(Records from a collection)

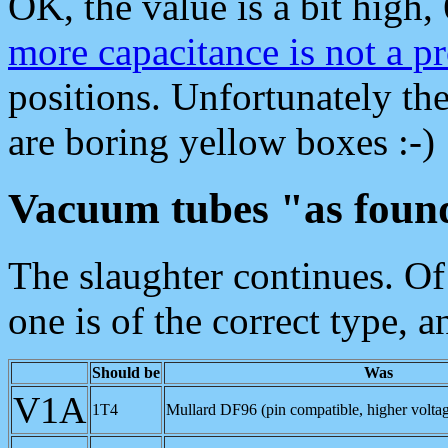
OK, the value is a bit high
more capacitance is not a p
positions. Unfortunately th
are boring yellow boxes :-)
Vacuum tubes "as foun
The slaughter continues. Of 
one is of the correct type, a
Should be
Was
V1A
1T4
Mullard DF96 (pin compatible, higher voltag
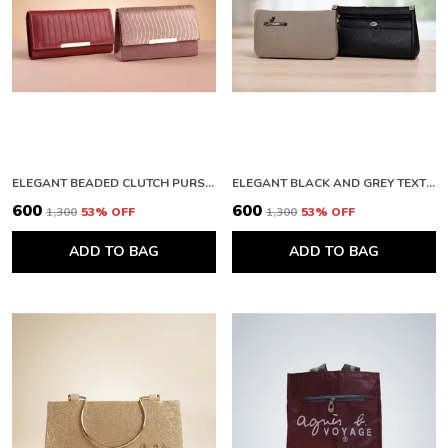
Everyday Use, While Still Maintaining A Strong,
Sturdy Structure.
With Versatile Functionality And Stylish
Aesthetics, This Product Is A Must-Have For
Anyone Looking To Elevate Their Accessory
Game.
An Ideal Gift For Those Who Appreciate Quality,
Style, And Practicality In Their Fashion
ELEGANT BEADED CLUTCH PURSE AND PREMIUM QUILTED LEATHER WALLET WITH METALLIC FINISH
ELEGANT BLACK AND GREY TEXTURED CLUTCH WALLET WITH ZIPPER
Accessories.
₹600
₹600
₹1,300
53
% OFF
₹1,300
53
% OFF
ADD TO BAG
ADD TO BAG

Activity >> Start with the line that holds "Mullard DF96 (pin compatible, higher voltag" and retype each line through the last one in the data, exactly and without pictures.

Exercise solution >>
Mullard DF96 (pin compatible, higher voltag
Everyday Use, While Still Maintaining A Strong,
Sturdy Structure.
With Versatile Functionality And Stylish
Aesthetics, This Product Is A Must-Have For
Anyone Looking To Elevate Their Accessory
Game.
An Ideal Gift For Those Who Appreciate Quality,
Style, And Practicality In Their Fashion
ELEGANT BEADED CLUTCH PURSE AND PREMIUM QUILTED LEATHER WALLET WITH METALLIC FINISH
ELEGANT BLACK AND GREY TEXTURED CLUTCH WALLET WITH ZIPPER
Accessories.
₹600
₹600
₹1,300
53
% OFF
₹1,300
53
% OFF
ADD TO BAG
ADD TO BAG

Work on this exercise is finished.